(Saved entries)
--

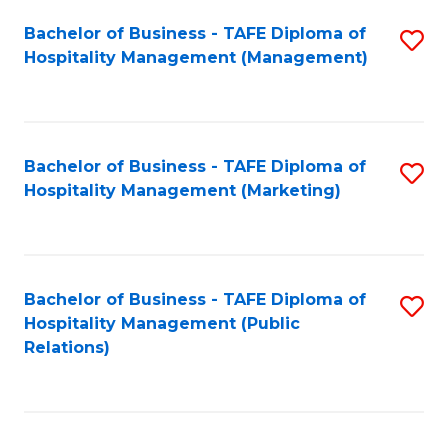
Bachelor of Business - TAFE Diploma of
S
Hospitality Management (Management)
to
C
Fa
Bachelor of Business - TAFE Diploma of
S
Hospitality Management (Marketing)
to
C
Fa
Bachelor of Business - TAFE Diploma of
S
Hospitality Management (Public
to
Relations)
C
Fa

--

Task description: The required answer is each line of the data in which the word "Hospitality" appears.

Written solution:
Hospitality Management (Management)
Hospitality Management (Marketing)
Hospitality Management (Public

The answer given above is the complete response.